Sunday, August 30, 2009
Kennedy's cause now Obama's crusade
By DeWayne Wickham
Shortly after I heard Ted Kennedy had lost his fight with brain cancer, I called Mary Frances Berry, a human rights activist and former head of the U.S. Commission on Civil Rights, to get her sense of this great loss.
Berry and the Massachusetts senator waged a lot of battles together over the years. They fought for gender equity for women, voting rights for minorities, and a quality education for disadvantaged schoolchildren. So when I asked Berry for her most compelling memory of the liberal Democrat who spent nearly half a century in the Senate, I was surprised she didn't mention any of these things.
Instead, she recalled the "gun versus butter" fight Kennedy waged -- and lost -- with his own party in 1978. In December that year, he had a largely forgotten showdown with Jimmy Carter, the political moderate who won the presidency in 1976 with Kennedy's help. Their clash wasn't so much a battle of political ideology as a fight over fiscal priorities.
These differences played out at the Democratic Party's midterm conference in Memphis, Tenn. A raucous gathering of party insiders assembled to assess the course that Democrats, who controlled both houses of Congress, had taken in the first two years of Carter's presidency and, if necessary, plot a mid-course correction.
That year, with inflation soaring, Carter sent Congress a budget that proposed a hefty increase in defense spending and cuts in domestic programs. Kennedy and Berry, who ran federal education programs at the time, objected.

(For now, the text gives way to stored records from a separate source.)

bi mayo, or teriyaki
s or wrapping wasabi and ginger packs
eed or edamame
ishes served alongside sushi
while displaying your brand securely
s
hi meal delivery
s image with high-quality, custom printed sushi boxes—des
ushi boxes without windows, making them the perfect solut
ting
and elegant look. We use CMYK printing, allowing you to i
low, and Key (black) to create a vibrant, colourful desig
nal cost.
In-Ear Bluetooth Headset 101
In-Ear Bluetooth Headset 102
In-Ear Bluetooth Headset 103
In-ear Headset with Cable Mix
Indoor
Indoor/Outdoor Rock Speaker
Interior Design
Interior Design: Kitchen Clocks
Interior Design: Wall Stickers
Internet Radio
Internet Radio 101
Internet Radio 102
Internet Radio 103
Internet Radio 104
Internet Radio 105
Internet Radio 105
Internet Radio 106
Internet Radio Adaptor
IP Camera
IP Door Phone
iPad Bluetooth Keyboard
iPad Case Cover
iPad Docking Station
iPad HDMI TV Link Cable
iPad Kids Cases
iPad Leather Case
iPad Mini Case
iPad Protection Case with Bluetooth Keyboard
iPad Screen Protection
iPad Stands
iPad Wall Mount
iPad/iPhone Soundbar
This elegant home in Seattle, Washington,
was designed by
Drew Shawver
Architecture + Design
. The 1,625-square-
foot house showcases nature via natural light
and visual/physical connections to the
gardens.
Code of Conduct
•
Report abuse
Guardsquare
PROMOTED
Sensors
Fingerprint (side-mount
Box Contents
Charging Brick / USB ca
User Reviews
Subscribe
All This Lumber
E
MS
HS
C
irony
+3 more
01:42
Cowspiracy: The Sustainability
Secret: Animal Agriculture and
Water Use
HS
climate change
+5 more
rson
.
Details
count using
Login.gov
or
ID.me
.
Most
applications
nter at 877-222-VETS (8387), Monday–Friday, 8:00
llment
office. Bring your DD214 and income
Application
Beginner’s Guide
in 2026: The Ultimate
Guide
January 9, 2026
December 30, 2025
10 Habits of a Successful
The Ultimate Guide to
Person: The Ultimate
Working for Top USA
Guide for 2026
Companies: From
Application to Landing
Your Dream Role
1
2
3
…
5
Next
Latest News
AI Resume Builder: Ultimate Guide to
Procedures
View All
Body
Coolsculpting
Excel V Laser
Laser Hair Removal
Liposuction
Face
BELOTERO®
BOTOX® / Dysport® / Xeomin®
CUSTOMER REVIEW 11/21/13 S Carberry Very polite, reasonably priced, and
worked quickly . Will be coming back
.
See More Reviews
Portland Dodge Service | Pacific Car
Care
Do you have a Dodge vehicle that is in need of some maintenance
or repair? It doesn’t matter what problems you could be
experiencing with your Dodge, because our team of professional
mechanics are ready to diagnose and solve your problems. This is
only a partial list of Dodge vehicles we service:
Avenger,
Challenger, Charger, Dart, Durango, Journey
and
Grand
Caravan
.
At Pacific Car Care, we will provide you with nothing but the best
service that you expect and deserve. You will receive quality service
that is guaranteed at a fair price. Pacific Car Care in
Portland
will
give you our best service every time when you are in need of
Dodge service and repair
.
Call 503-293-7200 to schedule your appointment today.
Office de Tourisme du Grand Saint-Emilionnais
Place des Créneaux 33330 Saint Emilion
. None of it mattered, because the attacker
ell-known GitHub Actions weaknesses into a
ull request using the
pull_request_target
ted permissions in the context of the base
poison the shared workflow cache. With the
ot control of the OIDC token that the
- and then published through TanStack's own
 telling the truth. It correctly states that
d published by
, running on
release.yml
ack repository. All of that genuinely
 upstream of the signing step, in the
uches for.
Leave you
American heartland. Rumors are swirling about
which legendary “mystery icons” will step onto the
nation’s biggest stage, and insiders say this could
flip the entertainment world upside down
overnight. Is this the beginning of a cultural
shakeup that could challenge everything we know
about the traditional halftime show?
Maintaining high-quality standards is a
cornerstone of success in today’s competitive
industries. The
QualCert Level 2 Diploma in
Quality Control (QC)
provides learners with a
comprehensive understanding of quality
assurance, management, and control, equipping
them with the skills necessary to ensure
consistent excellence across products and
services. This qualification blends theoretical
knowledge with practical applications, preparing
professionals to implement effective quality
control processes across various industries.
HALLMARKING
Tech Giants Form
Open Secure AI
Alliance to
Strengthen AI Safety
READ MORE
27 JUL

"Sometimes a party must sail against the wind," Kennedy told Democrats at the 1978 conference. "We cannot heed the call of those who say it is time to furl the sail. We know that some things in America today are wrong. It is wrong that prices are rising as rapidly as they are. But it is also wrong that millions of our fellow citizens are out of work. It is wrong that cities are struggling against decay. It is wrong that women and minorities are denied their equal rights. And it is wrong that millions who are sick cannot afford the care they need."
The centerpiece of Kennedy's push for more domestic spending was his insistence that Carter fulfill the Democratic Party's pledge to create a national health insurance plan. Citing budget constraints, Carter wanted to take a go-slow approach. Kennedy felt a greater sense of urgency.
"One of the most shameful things about modern America is that in our unbelievably rich land, the quality of health care available to many of our people is unbelievably poor and the cost is unbelievably high," Kennedy said. "That is why national health insurance is the great unfinished business on the agenda of the Democratic Party."
Kennedy won over his audience that day -- his speech was repeatedly interrupted with standing ovations -- but he lost his fight with Carter. Still, he never gave up.
In January 2008, nearly three decades later, Kennedy called President Barack Obama to say he would endorse the Illinois senator's campaign for the Democratic Party's presidential nomination. His support came with one condition: He wanted Obama to promise to push for universal health care if he made it into the White House. Obama agreed.
"This is the cause of my life," Kennedy said later of his desire to see all Americans insured.
What's left of his crusade now languishes in Congress, caught up in another debate over spending priorities. Kennedy's cause now depends on Obama's ability to make good on his promise.